May 30, 2018
Officials are looking to shut down a club that served as a favorite playground of Snooki, JWoww, Pauly D and The Situation.
Seaside Heights announced last week that they are seeking an injunction in New Jersey Superior Court to halt business at Club Karma. This week, it was reported that the borough may try and revoke the club's liquor license.
The club was made famous on the MTV reality television show "Jersey Shore," which showcased a group of friends partying in Seaside Heights during the summer. The show was recently revived, filming in nearby Asbury Park and Point Pleasant Beach last summer and premiering this past April. Seaside Heights rejected a permit to film the show there again for the reboot.
In the injunction filed May 23, the borough argues that Karma is operating as a nightclub, which is prohibited by borough code. The only bars and taverns permitted on the Boulevard are establishments that also have restaurant facilities and serve meals.
Savor, the restaurant that previously operated on the first floor of the club, announced in April it wouldn't be returning in 2018.
Despite not having a restaurant, Karma still advertised a dance party for Memorial Day weekend, the borough said.

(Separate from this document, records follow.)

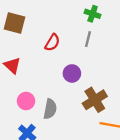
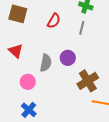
red semicircle: (52, 42) -> (54, 21), moved
gray semicircle: (50, 109) -> (46, 63), moved

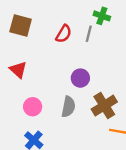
gray line: (82, 28) -> (89, 34), moved
gray semicircle: (46, 63) -> (68, 107), moved

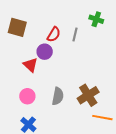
green cross: (102, 16) -> (96, 19), moved
red triangle: (18, 70) -> (30, 65), moved
purple circle: (80, 78) -> (45, 52), moved

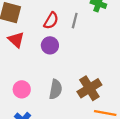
purple circle: (45, 52) -> (50, 45), moved
red triangle: (30, 65) -> (16, 40), moved

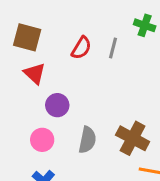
purple circle: (50, 45) -> (57, 105), moved
brown cross: (89, 88) -> (133, 138), turned -30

The borough's injunction attempted to stop the club from opening for the holiday weekend, but that attempt failed, as Karma's massive dance party went on.
That party, according to borough officials, led to four arrests for underage drinking and six overdose calls, the Asbury Park Press reported. Borough Administrator Christopher Vaz told the newspaper he will now recommend that the club's liquor license not be renewed.
But the club's owner, John Saddy, blamed police. He said he keeps patrons under 21 separated from those of legal drinking age, and that when police came to the club to frisk patrons, they opened a door that allowed minors to sneak into the over-21 section.
Karma does have a restaurant downstairs now – Chillz — according to Saddy, who told the newspaper that the borough has a vendetta:
"I am running the club the same way it’s been run for the last 15 years," Saddy said. "There is nothing different. Only in their minds it's different. The town is just coming after us. They called in all these cops for a bunch of kids dancing."
As NJ.com noted, the battle over Karma is a microcosm of a larger effort by borough officials to change the town's image, which after "Jersey Shore" became one of drinking and partying:
"We don't want that kind of business," said Mayor Anthony Vaz, who has led a campaign to clean up the borough's reality TV image. "But it's not just that. We're looking at laws and enforcement of laws, which are not just ours, but on the state's books."
Anthony Vaz, the father of Christopher Vaz, said last year that he understands the rebranding of Seaside Heights might take a while. But the future of Karma seems to be a big part of that push.